[Opening MATERIAL FOR THIS TASK section]
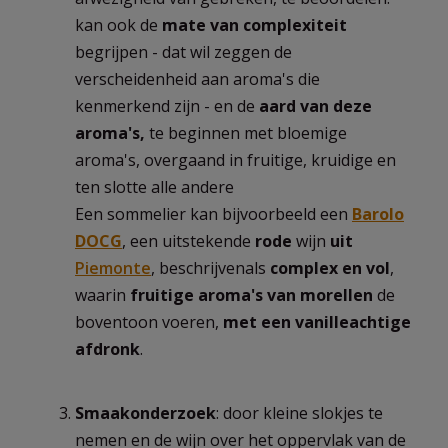
kan ook de
mate van complexiteit
begrijpen - dat wil zeggen de
verscheidenheid aan aroma's die
kenmerkend zijn - en de
aard van deze
aroma's,
te beginnen met bloemige
aroma's, overgaand in fruitige, kruidige en
ten slotte alle andere
Een sommelier kan bijvoorbeeld een
Barolo
DOCG
, een uitstekende
rode
wijn
uit
Piemonte
, beschrijvenals
complex en vol
,
waarin
fruitige aroma's van morellen
de
boventoon voeren,
met een vanilleachtige
afdronk
.
Smaakonderzoek
: door kleine slokjes te
nemen en de wijn over het oppervlak van de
[Closing MATERIAL FOR THIS TASK section]
Restate every line of the listing exactly. Pictures are not part of the copy.

**ANSWER FOR THE TASK:**
kan ook de
mate van complexiteit
begrijpen - dat wil zeggen de
verscheidenheid aan aroma's die
kenmerkend zijn - en de
aard van deze
aroma's,
te beginnen met bloemige
aroma's, overgaand in fruitige, kruidige en
ten slotte alle andere
Een sommelier kan bijvoorbeeld een
Barolo
DOCG
, een uitstekende
rode
wijn
uit
Piemonte
, beschrijvenals
complex en vol
,
waarin
fruitige aroma's van morellen
de
boventoon voeren,
met een vanilleachtige
afdronk
.
Smaakonderzoek
: door kleine slokjes te
nemen en de wijn over het oppervlak van de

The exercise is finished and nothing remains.